What Dr. Laura Taught Me
BY Cathy Renna
August 19 2010 1:40 PM ET
COMMENTARY: This week, the notorious “Dr.” Laura said she is leaving her radio show after once again shooting her mouth off. But this time it was by using the n word and prompting a coalition of groups including Unity: Journalists of Color, the Women's Media Center, and the Gay and Lesbian Alliance Against Defamation to get her to apologize and retire from radio. For me, it was déjà vu all over again.
From 2000 through 2001, it sometimes seemed like I had more of a relationship with Dr. Laura than with my girlfriend. As the community relations director at GLAAD, I spent more time than I care to recall talking about Dr. Laura, working on GLAAD’s successful campaign to get her nationally syndicated TV show off the air, and traveling the country working with allied groups and meeting with the affiliate stations that had her show foisted upon them.
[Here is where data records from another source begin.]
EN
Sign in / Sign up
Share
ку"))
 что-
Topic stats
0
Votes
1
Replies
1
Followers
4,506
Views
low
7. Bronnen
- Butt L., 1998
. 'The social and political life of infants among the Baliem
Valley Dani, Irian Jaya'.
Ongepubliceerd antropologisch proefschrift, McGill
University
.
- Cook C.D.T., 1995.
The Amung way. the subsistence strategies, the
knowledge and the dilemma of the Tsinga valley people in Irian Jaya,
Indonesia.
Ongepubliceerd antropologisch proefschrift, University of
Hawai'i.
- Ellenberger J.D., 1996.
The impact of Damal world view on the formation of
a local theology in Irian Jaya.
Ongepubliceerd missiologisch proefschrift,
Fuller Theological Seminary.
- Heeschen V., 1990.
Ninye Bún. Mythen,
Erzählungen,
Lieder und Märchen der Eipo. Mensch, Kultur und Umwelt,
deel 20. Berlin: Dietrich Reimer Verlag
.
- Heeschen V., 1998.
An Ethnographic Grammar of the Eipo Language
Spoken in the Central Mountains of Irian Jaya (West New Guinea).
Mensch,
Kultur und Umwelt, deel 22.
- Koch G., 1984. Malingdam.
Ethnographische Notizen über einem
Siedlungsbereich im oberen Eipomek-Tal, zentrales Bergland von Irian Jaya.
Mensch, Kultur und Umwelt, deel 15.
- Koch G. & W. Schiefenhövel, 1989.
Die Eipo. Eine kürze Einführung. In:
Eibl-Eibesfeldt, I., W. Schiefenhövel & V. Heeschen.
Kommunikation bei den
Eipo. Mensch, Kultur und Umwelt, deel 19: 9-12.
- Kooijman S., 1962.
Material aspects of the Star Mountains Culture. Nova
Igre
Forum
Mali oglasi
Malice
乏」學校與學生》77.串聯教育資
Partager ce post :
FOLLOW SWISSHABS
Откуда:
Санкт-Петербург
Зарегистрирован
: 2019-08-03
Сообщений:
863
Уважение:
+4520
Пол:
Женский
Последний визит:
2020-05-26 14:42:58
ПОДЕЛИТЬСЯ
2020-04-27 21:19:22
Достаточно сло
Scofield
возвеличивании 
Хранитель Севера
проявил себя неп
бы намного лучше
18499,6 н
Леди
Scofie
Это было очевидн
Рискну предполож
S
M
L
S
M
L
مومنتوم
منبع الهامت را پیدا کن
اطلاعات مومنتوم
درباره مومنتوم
The differences between then and now have made me realize how much has changed — and how much hasn’t — in our community over the past decade. The short story is that we did not have the Internet as an organizing tool (especially Twitter), but the greater issue is that the media and our community have come very far in changing attitudes, lowering the tolerance for public defamation of all kinds. We see it happen every day, and it happens fast and furious. Back then we had to convince people she was a bigot; today, not so much.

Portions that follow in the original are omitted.